◆ Extracted page text data
****************************************
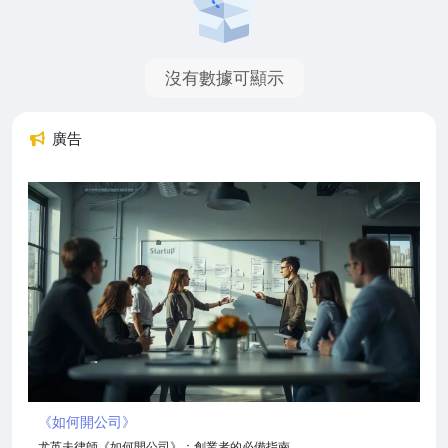
沒有數據可顯示
廣告
《如何開公司》
尤英夫律師《如何開公司》：創業者的必備指南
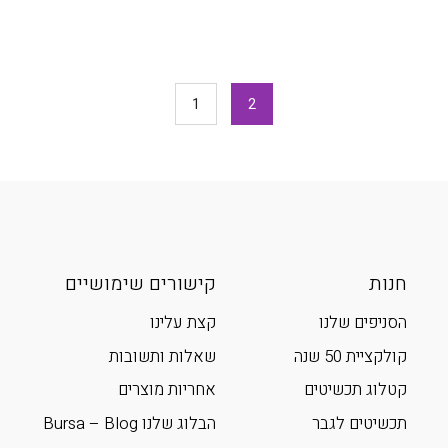
1
2
חנות
קישורים שימושיים
הסניפים שלנו
קצת עלינו
קולקציית 50 שנה
שאלות ותשובות
קטלוג תכשיטים
אחריות מוצרים
תכשיטים לגבר
הבלוג שלנו Bursa – Blog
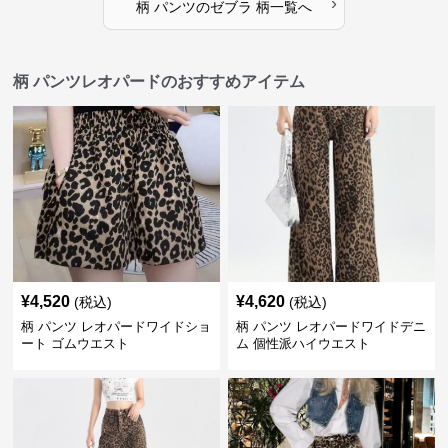
›
柄 パンツ
の
ゼブラ 柄
一覧へ
柄 パンツレオパードのおすすめアイテム
¥
4,520
¥
4,620
(税込)
(税込)
柄 パンツ レオパードワイドショ
柄 パンツ レオパードワイドデニ
ート ゴムウエスト
ム 個性派ハイウエスト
****************************************
◆ Aim of the task
Please reproduce every record exactly, leaving the pictures out.

◆ Exercise output
沒有數據可顯示
廣告
《如何開公司》
尤英夫律師《如何開公司》：創業者的必備指南
1
2
חנות
קישורים שימושיים
הסניפים שלנו
קצת עלינו
קולקציית 50 שנה
שאלות ותשובות
קטלוג תכשיטים
אחריות מוצרים
תכשיטים לגבר
הבלוג שלנו Bursa – Blog
›
柄 パンツ
の
ゼブラ 柄
一覧へ
柄 パンツレオパードのおすすめアイテム
¥
4,520
¥
4,620
(税込)
(税込)
柄 パンツ レオパードワイドショ
柄 パンツ レオパードワイドデニ
ート ゴムウエスト
ム 個性派ハイウエスト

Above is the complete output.